EDITORIAL

Internacionalización

Hace no muchos años, para convencer a un pequeño empresario español de que debía preocuparse de qué pasaba fuera de nuestras fronteras, le recordábamos que un porcentaje no despreciable del producto que compraba venía del exterior y que, por tanto, la evolución del dólar era relevante para su negocio, aunque sus clientes y proveedores trabajasen en el pueblo vecino. Hoy ya no hace falta "vender" la idea de la internacionalización de la actividad económica: todo el mundo sabe que su mercado es el mundo, que sus competidores son todos los demás, y que todo lo que pase fuera de nuestras fronteras puede ser relevante.

Y no sólo a la hora de producir, comprar o vender: la internacionalización supone "otra" manera de dirigir, que acaba penetrando toda la cultura de la empresa, mediante complejos procesos de aprendizaje. A la postre, como explica Carlos García Pont en el primer artículo de este número de la Revista de Antiguos, la internacionalización acaba dando lugar a distintos sistemas de dirección.

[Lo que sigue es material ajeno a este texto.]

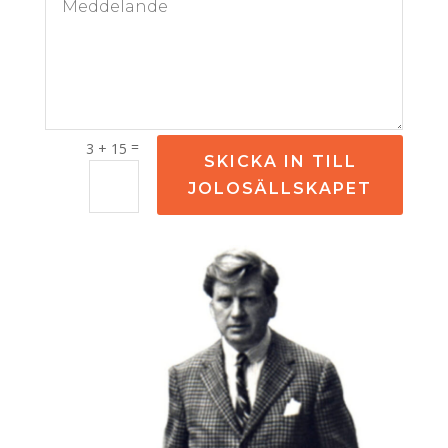
=
3 + 15
SKICKA IN TILL
JOLOSÄLLSKAPET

Es obvio, por otro lado, que meterse en procesos de internacionalización supone asumir importantes riesgos.

En su colaboración, Africa Ariño y Joaquim Vilà explican cómo la búsqueda de un socio adecuado permite hacer frente a los peculiares riesgos del entorno político, social, cultural y económico de Rusia.

Carlos Sánchez-Runde y Javier Quintanilla apuntan a un nivel más profundo, a los problemas creados por la internacionalización en el núcleo interno de la empresa, es decir, en la dirección de las personas. El choque de la cultura empresarial con la pluralidad de actitudes y valores propios de una empresa verdaderamente global y con las culturas nacionales correspondientes, exige una actitud responsable y decidida de la dirección para hacerle frente.

En el último artículo, Magdalene Rosenmöller da cuenta de una experiencia de internacionalización, en que participaron directamente varios profesores e investigadores del IESE, a raíz de un programa de desarrollo del proceso de reforma sanitaria en los países del centro y este de Europa.